Saved data entries:
---*---

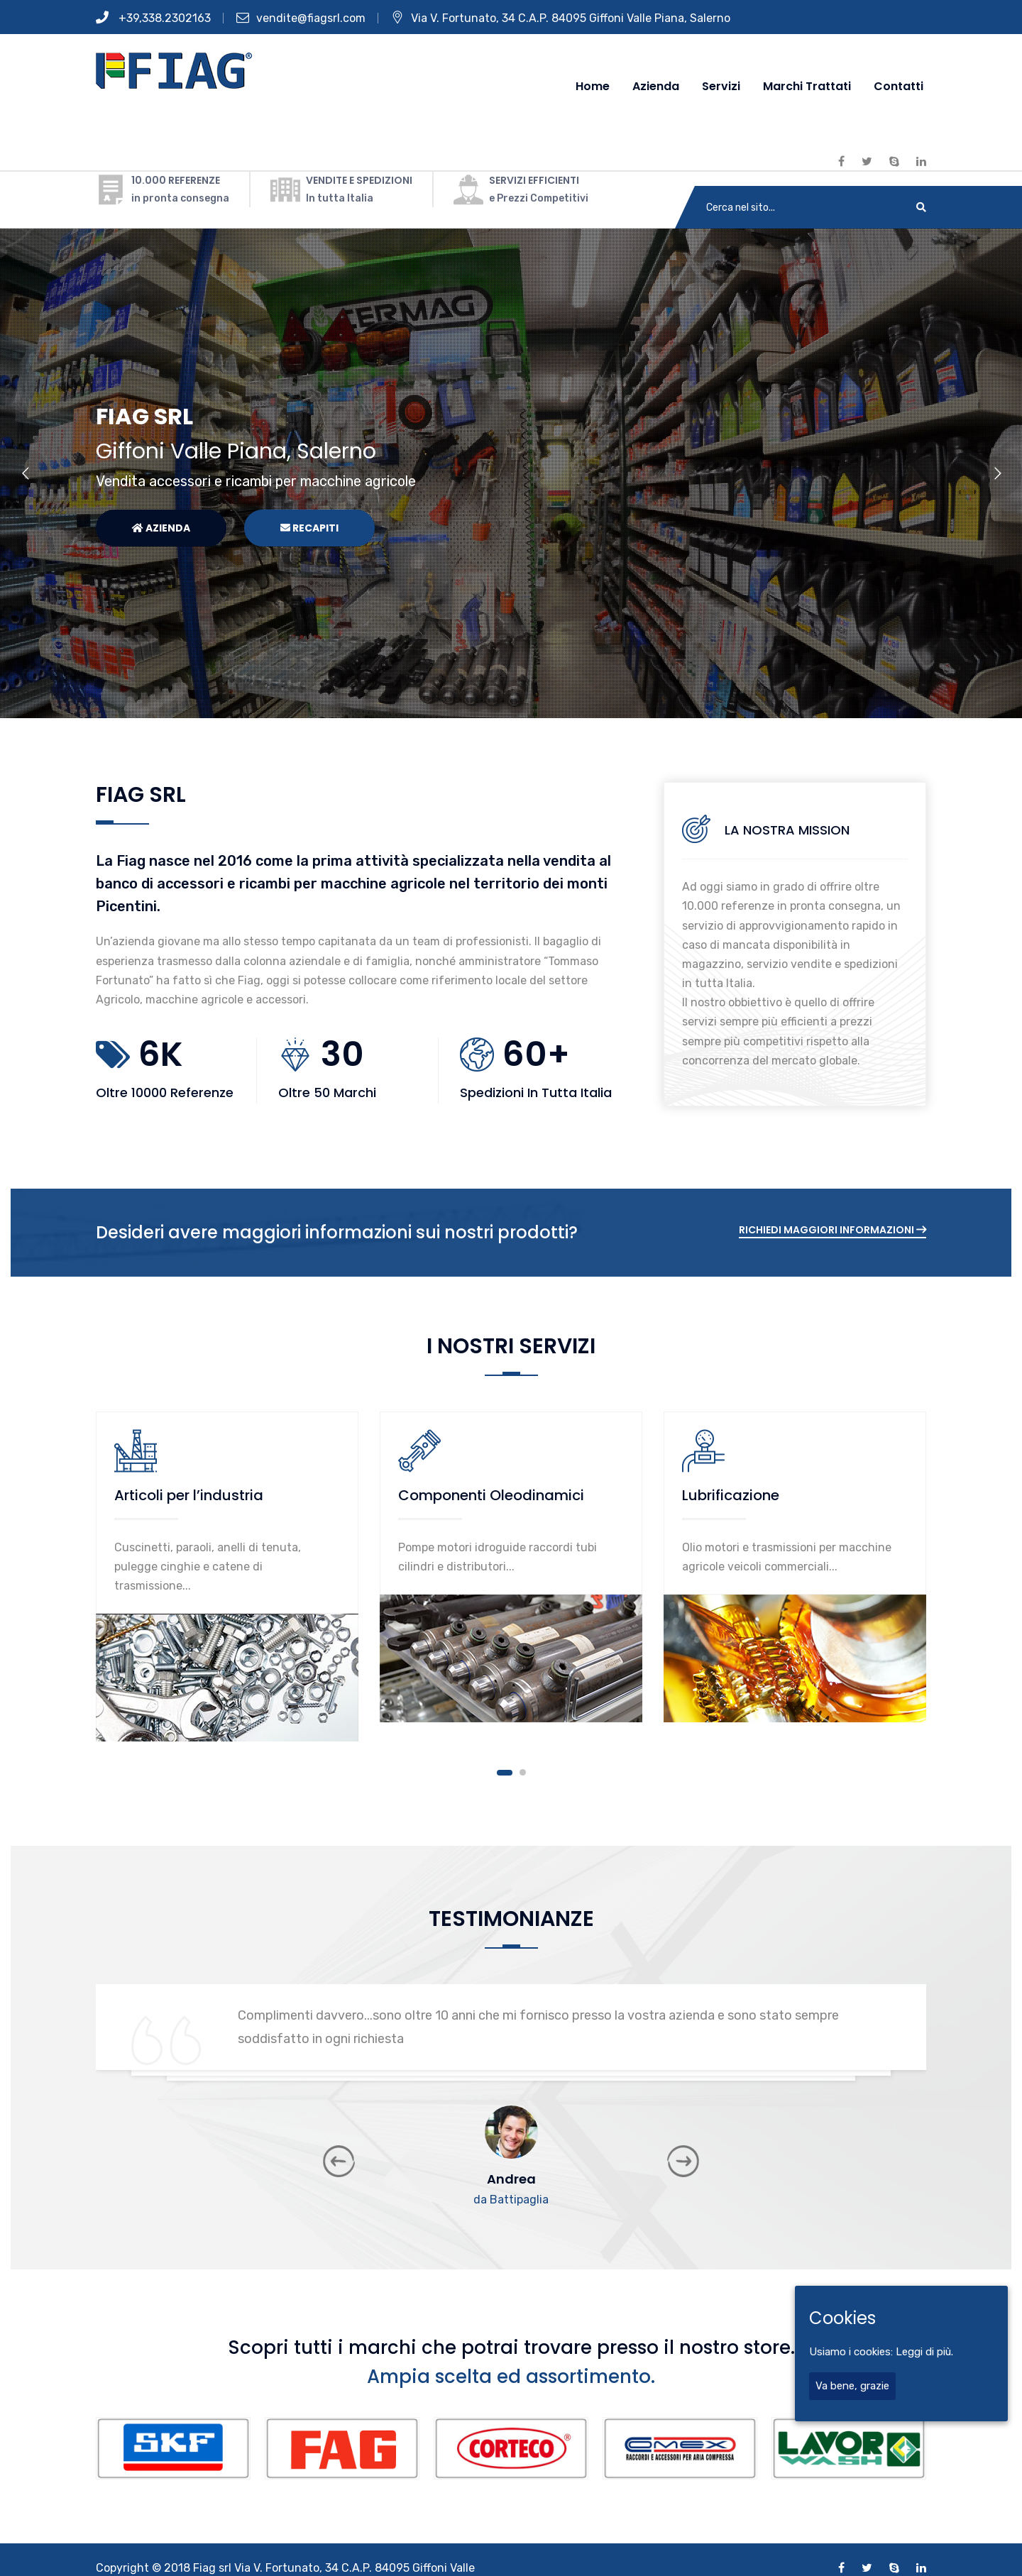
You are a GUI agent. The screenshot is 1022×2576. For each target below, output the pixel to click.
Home (593, 86)
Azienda (655, 86)
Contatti (898, 86)
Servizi (721, 86)
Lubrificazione (730, 1495)
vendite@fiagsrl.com (301, 18)
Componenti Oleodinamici (491, 1495)
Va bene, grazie (852, 2385)
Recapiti (309, 528)
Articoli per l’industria (188, 1495)
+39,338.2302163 (153, 18)
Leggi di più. (924, 2351)
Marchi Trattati (807, 86)
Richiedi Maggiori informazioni (832, 1230)
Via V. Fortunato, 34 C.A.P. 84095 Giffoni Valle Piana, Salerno (560, 18)
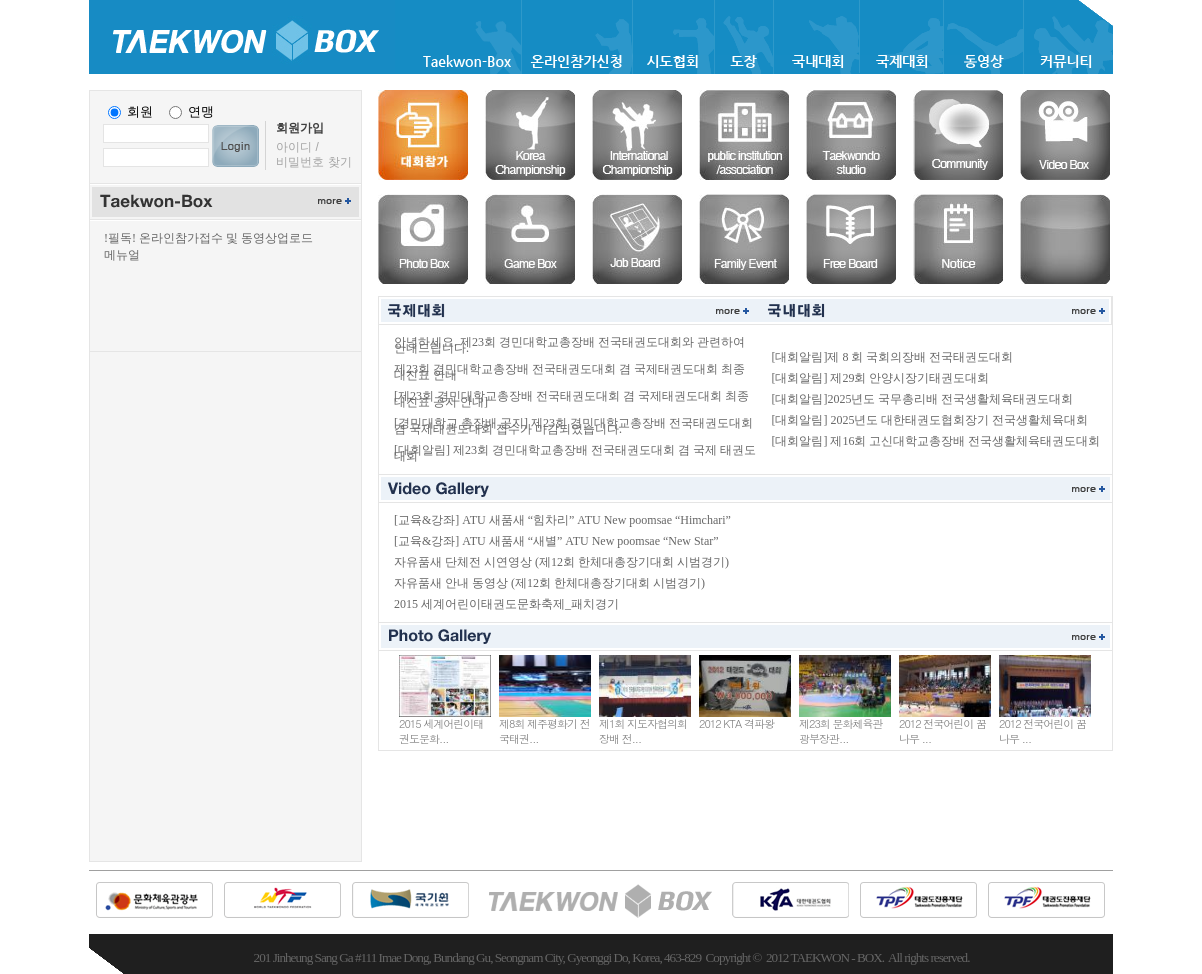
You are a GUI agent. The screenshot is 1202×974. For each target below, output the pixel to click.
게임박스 (530, 239)
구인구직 (637, 239)
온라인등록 (423, 135)
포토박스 (423, 239)
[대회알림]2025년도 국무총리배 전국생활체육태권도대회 (922, 399)
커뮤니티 (958, 135)
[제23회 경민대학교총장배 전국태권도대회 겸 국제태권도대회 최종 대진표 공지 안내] (571, 399)
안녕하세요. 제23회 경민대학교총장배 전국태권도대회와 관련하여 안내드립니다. (569, 345)
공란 (1065, 239)
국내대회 (530, 135)
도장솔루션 (851, 135)
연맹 (201, 111)
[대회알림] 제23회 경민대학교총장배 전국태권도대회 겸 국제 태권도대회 (575, 453)
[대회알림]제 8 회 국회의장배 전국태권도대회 (892, 357)
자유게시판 (851, 239)
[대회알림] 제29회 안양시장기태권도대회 (880, 378)
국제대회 (637, 135)
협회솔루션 (744, 135)
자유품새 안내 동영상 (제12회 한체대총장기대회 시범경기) (549, 583)
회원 (140, 111)
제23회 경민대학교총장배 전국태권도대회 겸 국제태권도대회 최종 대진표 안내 (569, 372)
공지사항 (958, 239)
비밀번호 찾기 (313, 162)
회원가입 (300, 128)
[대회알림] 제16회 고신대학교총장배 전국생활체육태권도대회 (935, 441)
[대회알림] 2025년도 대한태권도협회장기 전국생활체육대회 (929, 420)
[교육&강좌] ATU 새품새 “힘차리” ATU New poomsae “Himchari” (562, 520)
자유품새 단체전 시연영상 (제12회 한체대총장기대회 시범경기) (561, 562)
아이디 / (297, 147)
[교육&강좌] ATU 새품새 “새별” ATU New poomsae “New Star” (556, 541)
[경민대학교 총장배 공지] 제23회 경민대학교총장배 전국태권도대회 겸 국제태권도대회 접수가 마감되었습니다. (573, 426)
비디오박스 (1065, 135)
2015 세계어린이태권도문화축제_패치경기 (506, 604)
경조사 (744, 239)
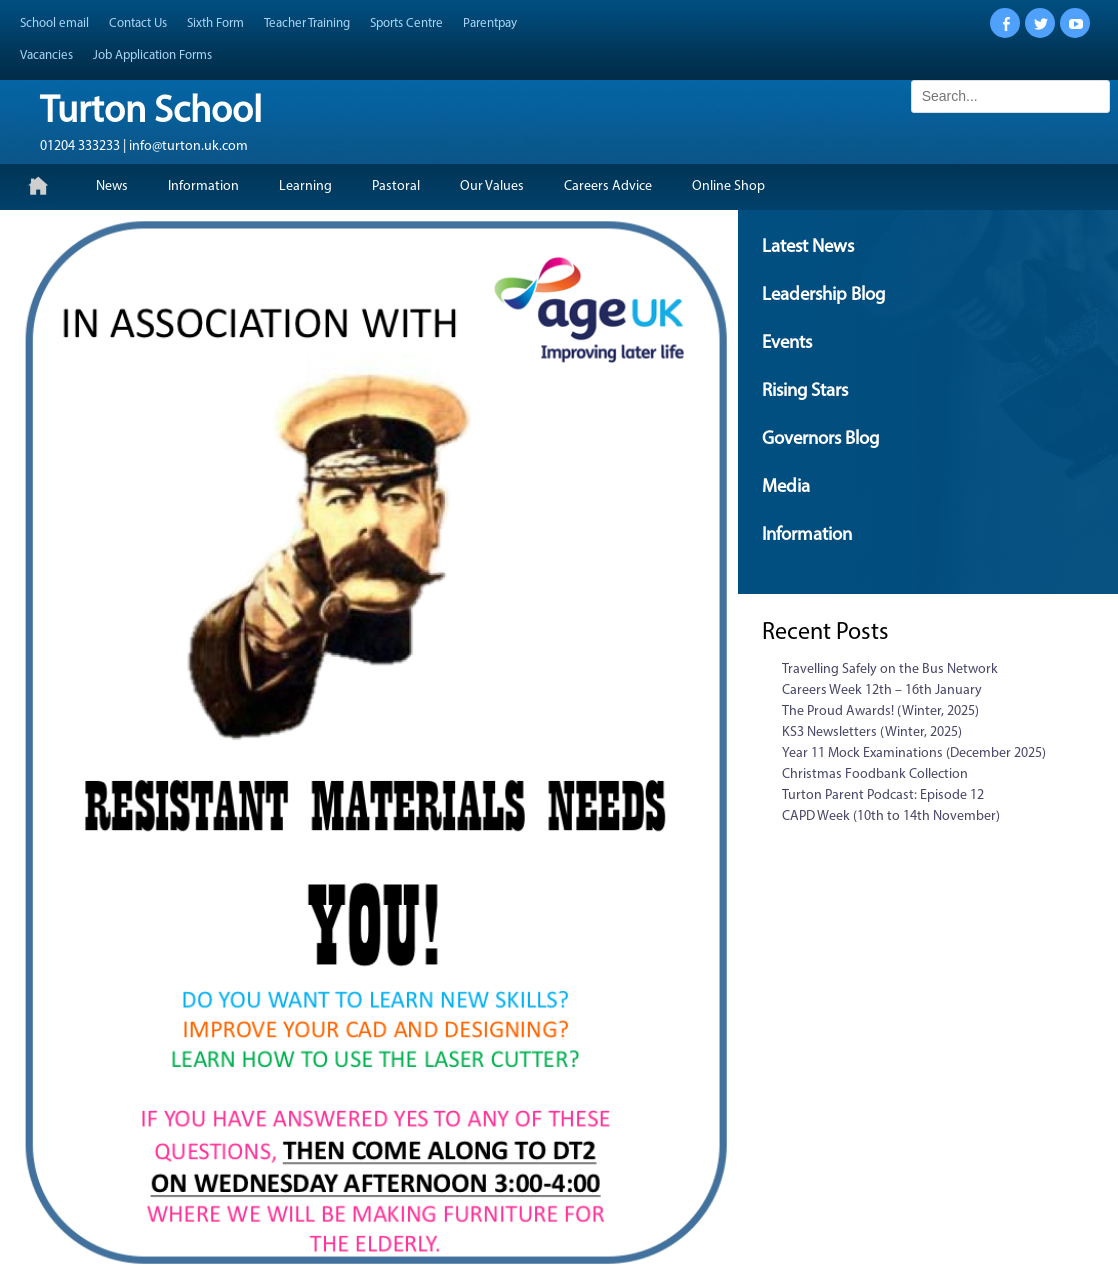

---*---

**Work instructions:** Pictures aside, repeat every line of the data above exactly.

**Task response:**
You are a GUI agent. The screenshot is 1022×2576. For each target below, output the pixel to click.
Home (593, 86)
Azienda (655, 86)
Contatti (898, 86)
Servizi (721, 86)
Lubrificazione (730, 1495)
vendite@fiagsrl.com (301, 18)
Componenti Oleodinamici (491, 1495)
Va bene, grazie (852, 2385)
Recapiti (309, 528)
Articoli per l’industria (188, 1495)
+39,338.2302163 (153, 18)
Leggi di più. (924, 2351)
Marchi Trattati (807, 86)
Richiedi Maggiori informazioni (832, 1230)
Via V. Fortunato, 34 C.A.P. 84095 Giffoni Valle Piana, Salerno (560, 18)
You are a GUI agent. The screenshot is 1202×974. For each target below, output the pixel to click.
게임박스 (530, 239)
구인구직 (637, 239)
온라인등록 (423, 135)
포토박스 (423, 239)
[대회알림]2025년도 국무총리배 전국생활체육태권도대회 (922, 399)
커뮤니티 (958, 135)
[제23회 경민대학교총장배 전국태권도대회 겸 국제태권도대회 최종 대진표 공지 안내] (571, 399)
안녕하세요. 제23회 경민대학교총장배 전국태권도대회와 관련하여 안내드립니다. (569, 345)
공란 (1065, 239)
국내대회 (530, 135)
도장솔루션 (851, 135)
연맹 (201, 111)
[대회알림] 제23회 경민대학교총장배 전국태권도대회 겸 국제 태권도대회 (575, 453)
[대회알림]제 8 회 국회의장배 전국태권도대회 (892, 357)
자유게시판 (851, 239)
[대회알림] 제29회 안양시장기태권도대회 (880, 378)
국제대회 (637, 135)
협회솔루션 (744, 135)
자유품새 안내 동영상 (제12회 한체대총장기대회 시범경기) (549, 583)
회원 (140, 111)
제23회 경민대학교총장배 전국태권도대회 겸 국제태권도대회 최종 대진표 안내 (569, 372)
공지사항 (958, 239)
비밀번호 찾기 (313, 162)
회원가입 (300, 128)
[대회알림] 제16회 고신대학교총장배 전국생활체육태권도대회 (935, 441)
[대회알림] 2025년도 대한태권도협회장기 전국생활체육대회 (929, 420)
[교육&강좌] ATU 새품새 “힘차리” ATU New poomsae “Himchari” (562, 520)
자유품새 단체전 시연영상 (제12회 한체대총장기대회 시범경기) (561, 562)
아이디 / (297, 147)
[교육&강좌] ATU 새품새 “새별” ATU New poomsae “New Star” (556, 541)
[경민대학교 총장배 공지] 제23회 경민대학교총장배 전국태권도대회 겸 국제태권도대회 접수가 마감되었습니다. (573, 426)
비디오박스 (1065, 135)
2015 세계어린이태권도문화축제_패치경기 (506, 604)
경조사 (744, 239)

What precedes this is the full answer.